Limits to Globalization: Geographical disruptions of capitalist development
Biography
This book provides a geographical understanding of globalizing capitalism, the economic system that has come to dominate the world over the past four centuries. What I call globalizing capitalism (‘globalizing’ because it is by no means ubiquitous notwithstanding its global influence) is often mis-named globalization. Discourses of globalizing capitalism, backstopped by neoclassical and geographical economic theory, represent it as the economic system that can enable all people and places to prosper (as long as it functions properly). Yet experience suggests otherwise: Socio-spatial inequality is remarkably persistent at every geographical scale, inequalities that have worsened during this neoliberalizing era (since the 1980s), when globalizing capitalism has come better than ever to approximate its ideal type. This book argues that a geographical perspective helps us appreciate why globalizing capitalism repeatedly fails to make good on this promise of development for all.

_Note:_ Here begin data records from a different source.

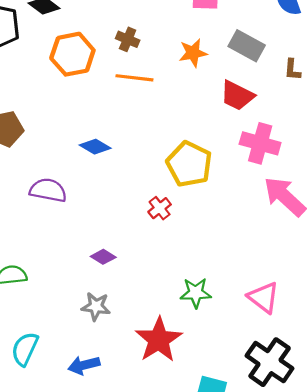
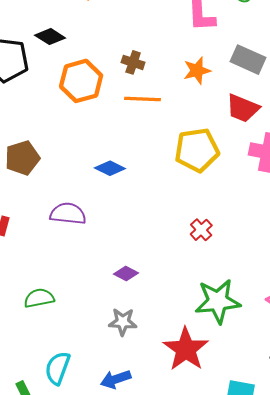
yellow pentagon: (189, 164) -> (197, 150), moved, turned -30
red cross: (160, 208) -> (201, 230), moved
green star: (196, 293) -> (218, 301), size x1.5

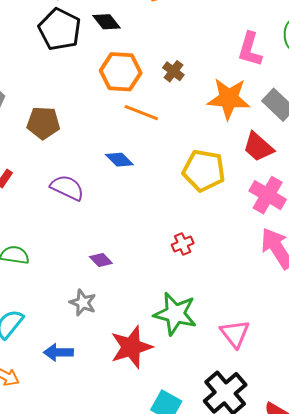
orange star: (197, 71) -> (229, 99), size x1.6
orange line: (143, 99) -> (141, 113), moved

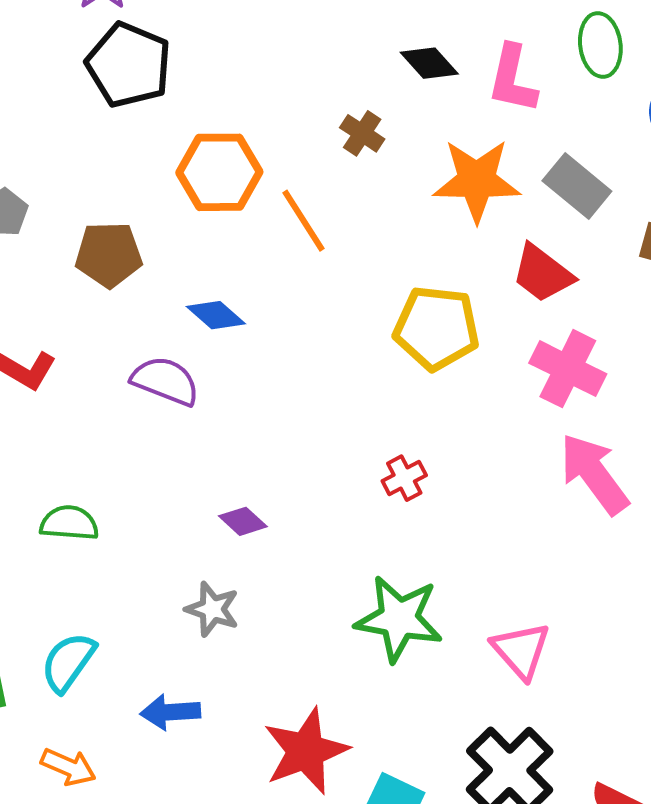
black diamond: (107, 22) -> (429, 63), moved
orange hexagon: (121, 72) -> (219, 172), moved
orange line: (141, 113) -> (304, 221), turned 40
blue diamond: (119, 160) -> (216, 315), moved
red star: (131, 347) -> (306, 751), moved

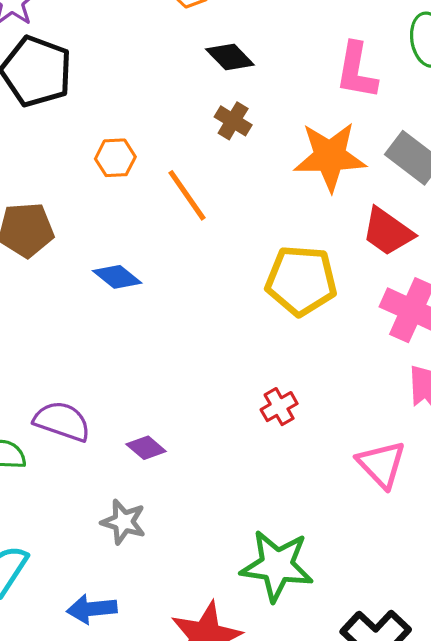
black diamond: (429, 63) -> (230, 57), moved
orange hexagon: (219, 172) -> (115, 158), size x0.6
purple semicircle: (165, 381) -> (62, 421), moved
green star: (399, 619) -> (277, 566), moved
pink triangle: (521, 650) -> (381, 464), moved

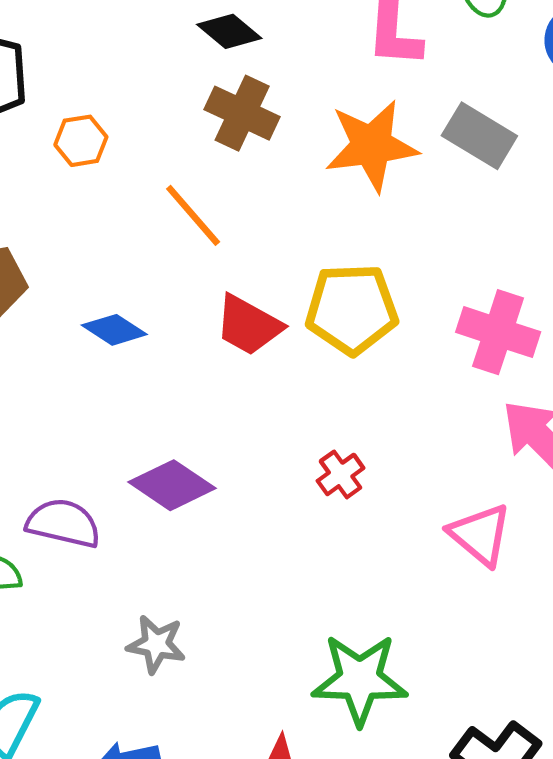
brown cross: (233, 121) -> (242, 113), size x1.5
orange hexagon: (115, 158) -> (81, 141), moved
red trapezoid: (388, 232) -> (248, 325), moved
purple diamond: (146, 448) -> (172, 485), moved, size x1.6

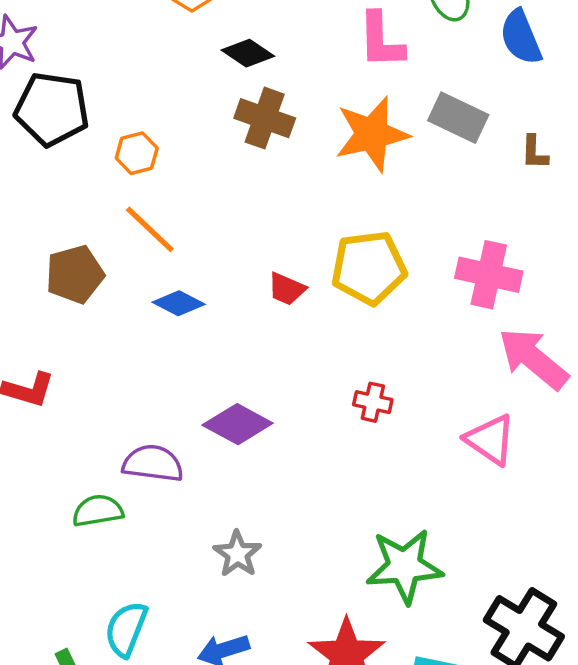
orange line: (193, 215) -> (150, 229), moved
red trapezoid: (248, 325) -> (287, 289), size x0.7
red cross: (341, 474) -> (373, 402), turned -36
gray star: (156, 644) -> (237, 554), turned 30

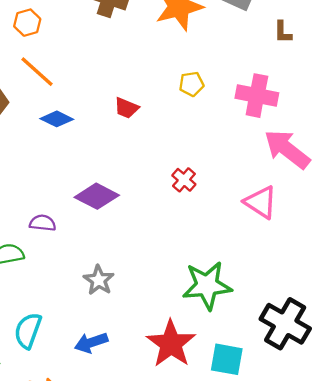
brown L-shape: (534, 152) -> (283, 32), moved
yellow pentagon: (369, 268) -> (191, 84), moved, size x0.5
red cross: (373, 402) -> (184, 180), turned 30
purple semicircle: (153, 463) -> (43, 223), size x0.7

Economists’ understanding of the role of geography is attenuated, concluding that persistent inequality is a place-based phenomenon—people and places are poor because they do not have the right attributes. A geographical perspective, one that both takes adequate account of how capitalist economic processes co-evolve with their spatial organization and analyses how the economy co-evolves with political, cultural and biophysical processes, leads to the conclusion that globalizing capitalism tends to reproduce rather than overcome inequality. This implies that that impoverishment under globalizing capitalism is relational: the uneven, asymmetric capitalist connectivities between people and places co-produce wealth and prosperity for some people and places with poverty and precarity for others.